Exercise details: Type out the lines below exactly, from the first through the line holding "isce per forza la tombola in famiglia o la", and include no pictures.

Data:
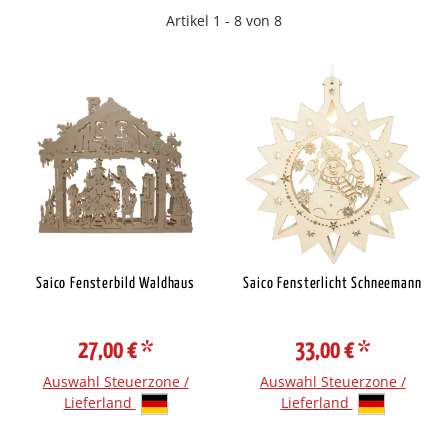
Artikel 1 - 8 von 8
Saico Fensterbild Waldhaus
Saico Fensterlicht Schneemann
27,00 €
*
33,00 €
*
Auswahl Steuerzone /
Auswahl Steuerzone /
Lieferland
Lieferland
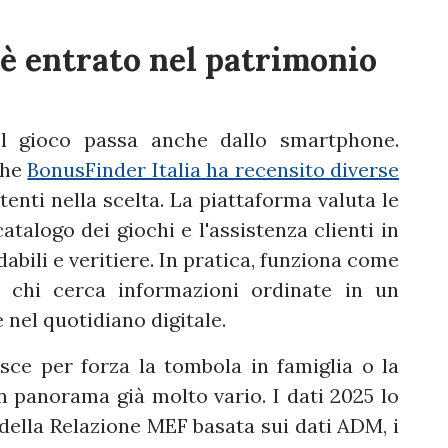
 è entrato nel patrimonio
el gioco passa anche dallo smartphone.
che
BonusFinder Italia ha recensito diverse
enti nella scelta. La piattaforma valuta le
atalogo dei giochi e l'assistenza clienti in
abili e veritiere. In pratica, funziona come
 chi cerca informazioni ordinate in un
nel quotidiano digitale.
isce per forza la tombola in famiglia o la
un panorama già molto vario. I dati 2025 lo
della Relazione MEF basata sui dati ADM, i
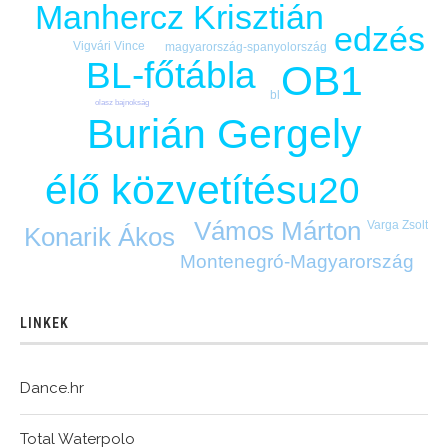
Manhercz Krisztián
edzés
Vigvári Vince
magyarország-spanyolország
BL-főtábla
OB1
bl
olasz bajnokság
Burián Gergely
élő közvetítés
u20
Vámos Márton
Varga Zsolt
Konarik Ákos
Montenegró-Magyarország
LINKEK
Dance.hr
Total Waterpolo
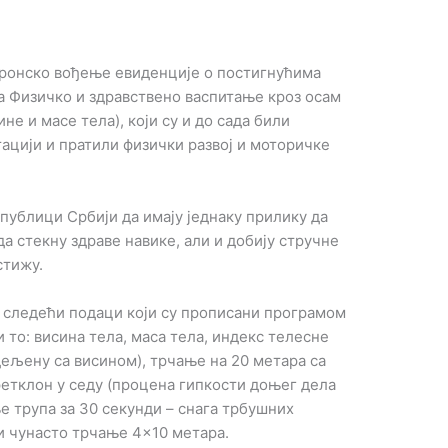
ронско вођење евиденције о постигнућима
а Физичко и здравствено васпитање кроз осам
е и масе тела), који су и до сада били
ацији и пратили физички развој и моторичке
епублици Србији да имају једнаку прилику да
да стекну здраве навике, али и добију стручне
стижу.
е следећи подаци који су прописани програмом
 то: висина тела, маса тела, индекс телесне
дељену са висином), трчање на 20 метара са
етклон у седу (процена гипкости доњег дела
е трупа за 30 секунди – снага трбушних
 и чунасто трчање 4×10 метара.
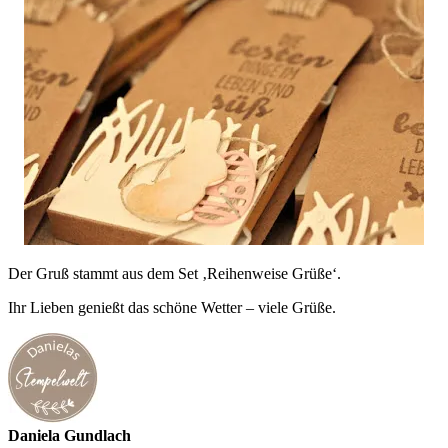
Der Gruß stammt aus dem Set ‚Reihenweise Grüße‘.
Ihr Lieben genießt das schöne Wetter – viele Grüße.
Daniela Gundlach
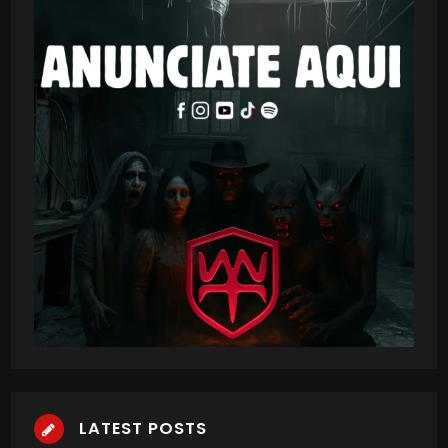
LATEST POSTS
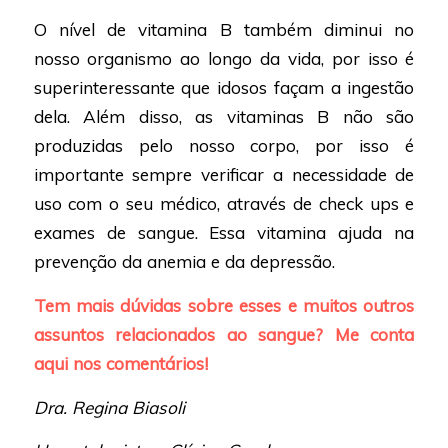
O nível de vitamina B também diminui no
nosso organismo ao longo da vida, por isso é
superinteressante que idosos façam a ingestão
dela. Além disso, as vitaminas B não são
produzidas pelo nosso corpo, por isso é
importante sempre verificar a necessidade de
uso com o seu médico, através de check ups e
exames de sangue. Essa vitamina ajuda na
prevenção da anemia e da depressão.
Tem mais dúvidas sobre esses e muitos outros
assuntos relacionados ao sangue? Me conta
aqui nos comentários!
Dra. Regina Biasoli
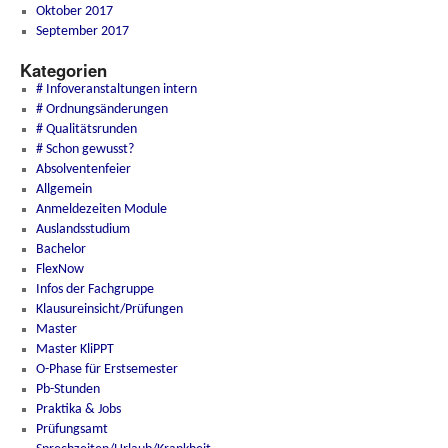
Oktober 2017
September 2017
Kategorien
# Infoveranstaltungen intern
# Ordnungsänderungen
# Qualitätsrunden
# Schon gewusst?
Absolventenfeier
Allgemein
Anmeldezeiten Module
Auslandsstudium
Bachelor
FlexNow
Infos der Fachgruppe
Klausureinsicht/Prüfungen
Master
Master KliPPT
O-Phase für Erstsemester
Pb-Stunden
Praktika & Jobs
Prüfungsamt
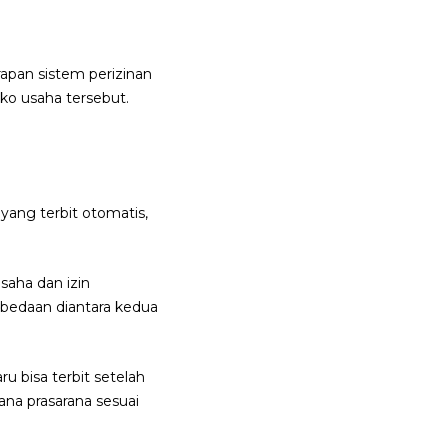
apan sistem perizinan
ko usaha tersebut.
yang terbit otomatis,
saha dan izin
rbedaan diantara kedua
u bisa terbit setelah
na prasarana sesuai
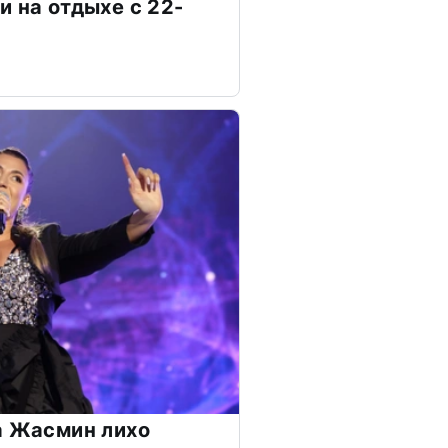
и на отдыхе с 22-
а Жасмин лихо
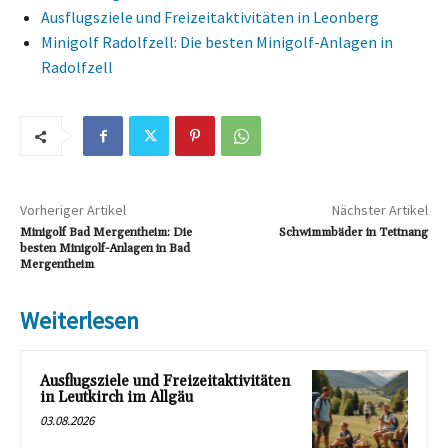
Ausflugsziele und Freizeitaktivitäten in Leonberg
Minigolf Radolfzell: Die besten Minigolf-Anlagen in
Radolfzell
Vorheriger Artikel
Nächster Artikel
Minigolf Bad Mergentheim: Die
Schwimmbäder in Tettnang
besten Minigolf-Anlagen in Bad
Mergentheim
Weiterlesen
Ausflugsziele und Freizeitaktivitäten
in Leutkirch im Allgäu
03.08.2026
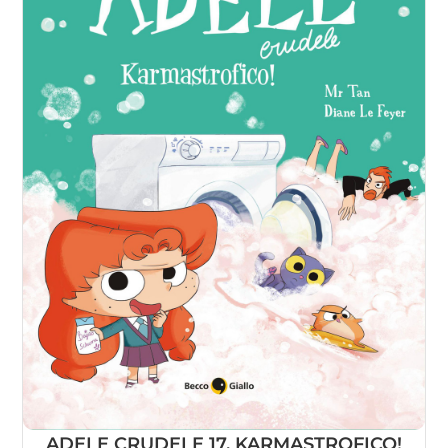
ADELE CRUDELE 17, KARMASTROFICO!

Exercise solution:
Artikel 1 - 8 von 8
Saico Fensterbild Waldhaus
Saico Fensterlicht Schneemann
27,00 €
*
33,00 €
*
Auswahl Steuerzone /
Auswahl Steuerzone /
Lieferland
Lieferland
 è entrato nel patrimonio
el gioco passa anche dallo smartphone.
che
BonusFinder Italia ha recensito diverse
enti nella scelta. La piattaforma valuta le
atalogo dei giochi e l'assistenza clienti in
abili e veritiere. In pratica, funziona come
 chi cerca informazioni ordinate in un
nel quotidiano digitale.
isce per forza la tombola in famiglia o la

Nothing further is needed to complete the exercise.